The V/F chip offers vastly better noise performance than any A/D chip.
An A/D chip takes a snapshot of voltage and your readings will always be DC +instantaneous noise voltage.
If you take many samples of the same cell you get many different readings, and those must all be averaged in software somehow.
Its very difficult to make steady repeatable readings that way.
Believe me I tried for a very long time.

The key to success is noise cancelling by continuous long term averaging right at the source, and making the measurement period exact multiples of the inverter ripple frequency.
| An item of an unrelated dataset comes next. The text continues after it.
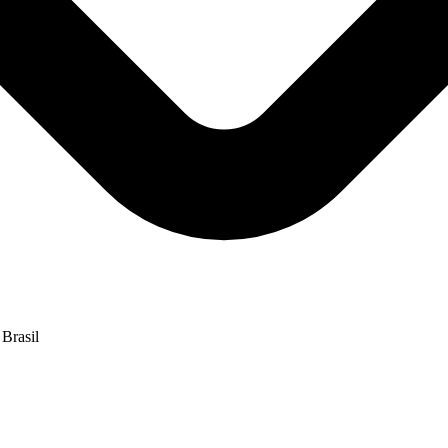
 Brasil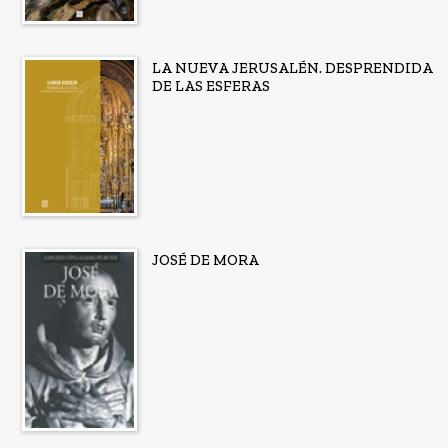
LA NUEVA JERUSALÉN. DESPRENDIDA
DE LAS ESFERAS
JOSÉ DE MORA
Once you start down this path, you will very quickly discover noise is a much bigger problem to solve than just building in accuracy or resolution.
Readings that jump around all over the place make it very difficult to do anything worthwhile with the data.
Its dead easy to get good results from a battery that is not connected to anything.

Some people here are talking about running inverters that draw a highly pulsing current of a hundred amps or more from the battery.
No matter how accurate or how many bits your A/D it will be pumping out some random numbers.

Cheaper, probably.... But something really crude and horrible can always be made cheaper. I don't think absolute cheapness is a worthy final goal for home construction. Buying cheap Chinese is a lot easier and a lot less work. But then you get what you pay for (sometimes).

I wanted something that was the very best I could possibly do, something truly unique that I can really be proud of.
That is why development of many different prototypes and ideas went on, trying one brain storm after another and learning something from the results.

I just thought some here might be slightly interested in some of the theory and philosophy of something that finally works especially well.